ただし、機能面で魅力は感じていたものの、「オラクルは価格が高いのではないか」と、不安を感じていたと話す戸松氏。実際に価格を聞いてみて、「この価格で、これだけの機能が使えるのなら安いと思いました」と語る。

社員の自発性を促すため、人事は黒子に徹せよ

とはいえ、リアルタイムでミッション管理を行うとなると、部下にも上司にもこれまでにはない負荷がかかってくる。新川の社員は新制度の導入に反対しなかったのだろうか。

まず、約50人の課長層に対し、彼らがリアルタイム・ミッション管理について納得するなら導入すると話したところ、全員が「新制度がいい」と言ったそうだ。

続いて、部下層に対しても、20人ずつに分けてすべての社員に対して説明を行った。「上司、部下それぞれの人たちに納得してもらわないと、使ってもらえません。導入の効果を上げるには、納得して自発的に使ってもらうことが大切です」(戸松氏)

先にも述べたが、今回の取り組みにおいては「(社員の)自発性発揮」を重視している。戸松氏は、社員の自発性を高めるため、人事は「黒子に徹する」というスタンスを掲げている。

「従来の人事制度は、社員が主体ではなく、人事が管理しやすい仕組みだったと思います。社員の自発性を高めるには、社長と人事が一体となって、会社の方向性の認識を共有する必要があります。私は人事部の社員に対し、『人事が中途半端な状態を目指せ』と話しています。これは大変なことだと思います」と戸松氏は、新川が目指している人事のスタンスを話す。

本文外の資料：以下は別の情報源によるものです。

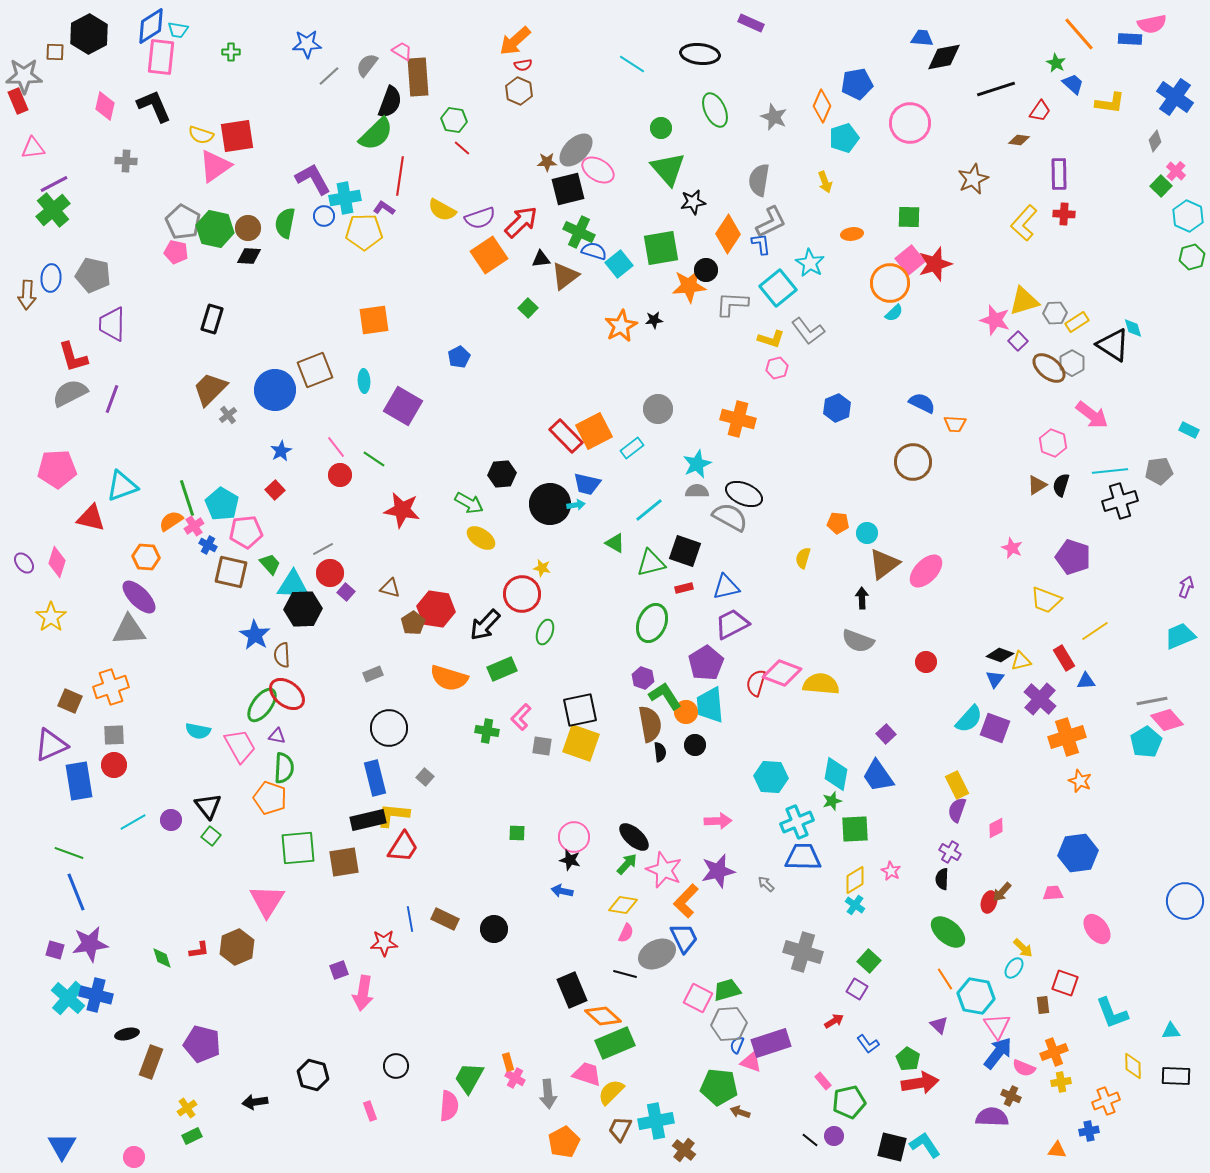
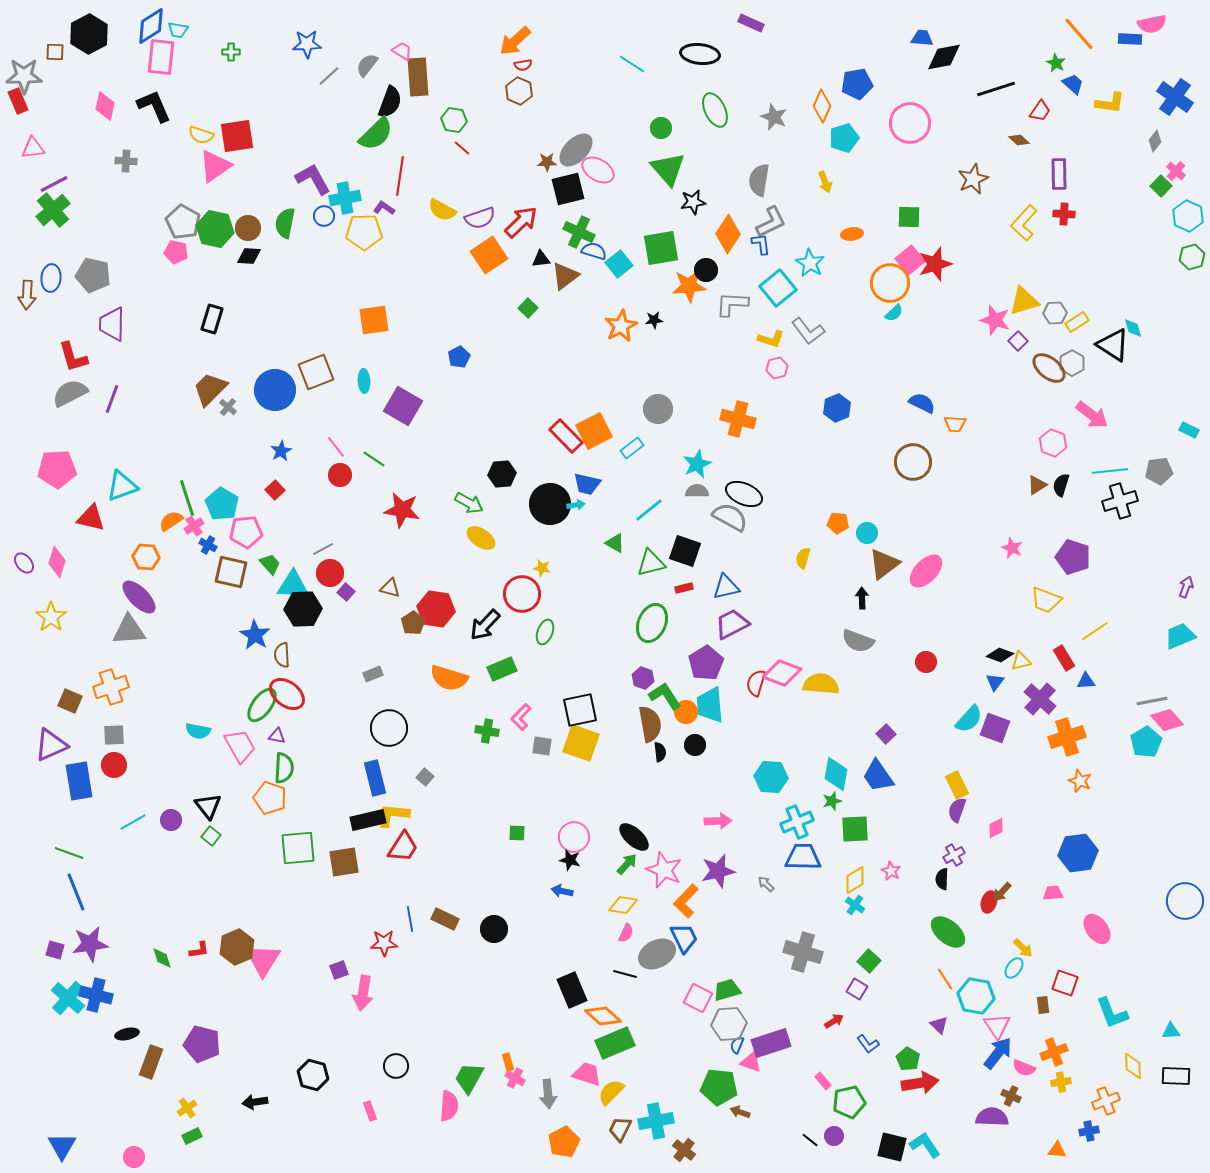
brown diamond at (1019, 140): rotated 35 degrees clockwise
brown square at (315, 370): moved 1 px right, 2 px down
gray cross at (228, 415): moved 8 px up; rotated 12 degrees counterclockwise
blue triangle at (995, 679): moved 3 px down
purple cross at (950, 852): moved 4 px right, 3 px down; rotated 30 degrees clockwise
pink triangle at (267, 901): moved 4 px left, 59 px down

こうした経過を経て、新川ではリアルタイム・ミッション管理を導入した。ちなみに、戸松氏自身も上司に当たる経営層とリアルタイムでミッション管理を行っており、「経営層に理解してもらうためにも、これが大切です」と戸松氏はいう。

なお、新たな仕組みとして、部長と社員が面談を行うことも始めている。課長は直接の部下とコミュニケ―ションを持つ機会が多いが、部長は課長の下にいる社員と話す機会は意外と少ないものだ。課長と部下のコミュニケーションを補完することに加え、部長からの「社員ともっと話したい」というニーズに応えるため、部長との面談が制度化されたそうだ。

将来は「ノーレイティング」の仕組み導入を

現在、新川では「Oracle HCM Cloud」を来期から本格稼働するにあたり、さまざまな社員の基礎情報を登録しているところだ。実際に、「Oracle HCM Cloud」を使い出すことで、さまざまな使い方が見えてくることを見込んでおり、「社員それぞれが使いやすい形での運用を考えています」と戸松氏は話す。タレントマネジメントについては、社員の付加価値を高めるために必要なデータについて、人事部で計画しているそうだ。

今のところ「年次評価」「期末フィードバック」は制度として残しているが、将来的にはそれぞれ「ノーレイティング」「リアルタイム・フィードバック」に置き換えることを検討している。

世界ではリアルタイム・ミッション管理が当たり前になりつつあることも踏まえ、「Oracle HCM Cloud」については、「人事システムのスタンダードになってほしい」という。

「私は人事の経験が少ないからこそ、社員の肌感覚がわかっていると思います。社員の肌感覚が溶け込んだ人事制度を作りたい」と語る戸松氏。人材を管理する抜本的に仕組みを変えることで、人材はどのように変化していくのか。同社の取り組みが花開くことを期待したい。